Owens, however, already raised those issues in a writ petition filed with this court. We considered and denied that petition in March 2023.
In any event, in her notice of appeal Owens only identified the November 16, 2022 disqualification order. She did not indicate she was appealing the trial court's January 20, 2023 order granting SCPMG's motion for stay of the action. Similarly, her notice of appeal did not mention any trial court order on her January 12, 2023 request to reinstate references to White in the trial court's docket.

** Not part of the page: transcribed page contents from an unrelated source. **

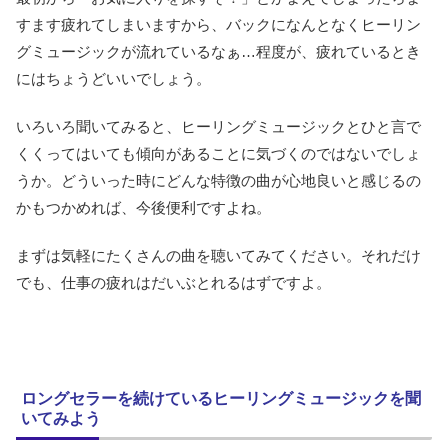
すます疲れてしまいますから、バックになんとなくヒーリン
グミュージックが流れているなぁ…程度が、疲れているとき
にはちょうどいいでしょう。
いろいろ聞いてみると、ヒーリングミュージックとひと言で
くくってはいても傾向があることに気づくのではないでしょ
うか。どういった時にどんな特徴の曲が心地良いと感じるの
かもつかめれば、今後便利ですよね。
まずは気軽にたくさんの曲を聴いてみてください。それだけ
でも、仕事の疲れはだいぶとれるはずですよ。
ロングセラーを続けているヒーリングミュージックを聞
いてみよう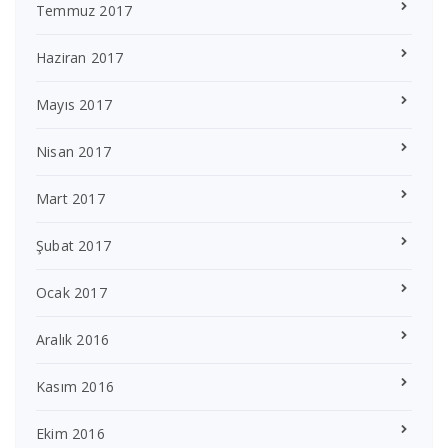
Temmuz 2017
Haziran 2017
Mayıs 2017
Nisan 2017
Mart 2017
Şubat 2017
Ocak 2017
Aralık 2016
Kasım 2016
Ekim 2016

Thus, setting aside whether those orders, if any, would constitute appealable orders under Code of Civil Procedure section 904.1, Owens's failure to mention them in her notice of appeal deprives this court of jurisdiction to review them. (See Dakota Payphone, LLC v. Alcaraz (2011) 192 Cal.App.4th 493, 504 [appellate court's "[j]urisdiction . . . is limited in scope to the notice of appeal"]; see also Filbin v. Fitzgerald (2012) 211 Cal.App.4th 154, 173 ["[t]he policy of liberally construing a notice of appeal in favor of its sufficiency [citation] does not apply if the notice is so specific it cannot be read as reaching a judgment or order not mentioned at all"].) We thus dismiss Owens's appeal of the January 20, 2023 order staying the action, as well as her appeal relating to her January 12, 2023 request to reinstate references to White as her former and/or current counsel of record in the trial court's docket.
In her appellate briefing, Owens asserts that there was no order on her request to reinstate references to White in the trial court's docket, and we are aware of none in the appellate record. We observe Owens's request did not indicate any hearing date and was filed after SCPMG moved to stay the action.
DISPOSITION
Owens's appeal of the trial court's order granting SCPMG's motion to stay the action, as well as her appeal relating to her request to reinstate references to White as her counsel of record in the trial court's docket, are dismissed. We affirm the order granting Kaiser's motion to disqualify White and the Law Offices of Twila S. White. Kaiser is entitled to recover its costs on appeal.
We concur: SEGAL, Acting P. J. FEUER, J.
[*] Judge of the San Bernardino County Superior Court, assigned by the Chief Justice pursuant to article VI, section 6 of the California Constitution.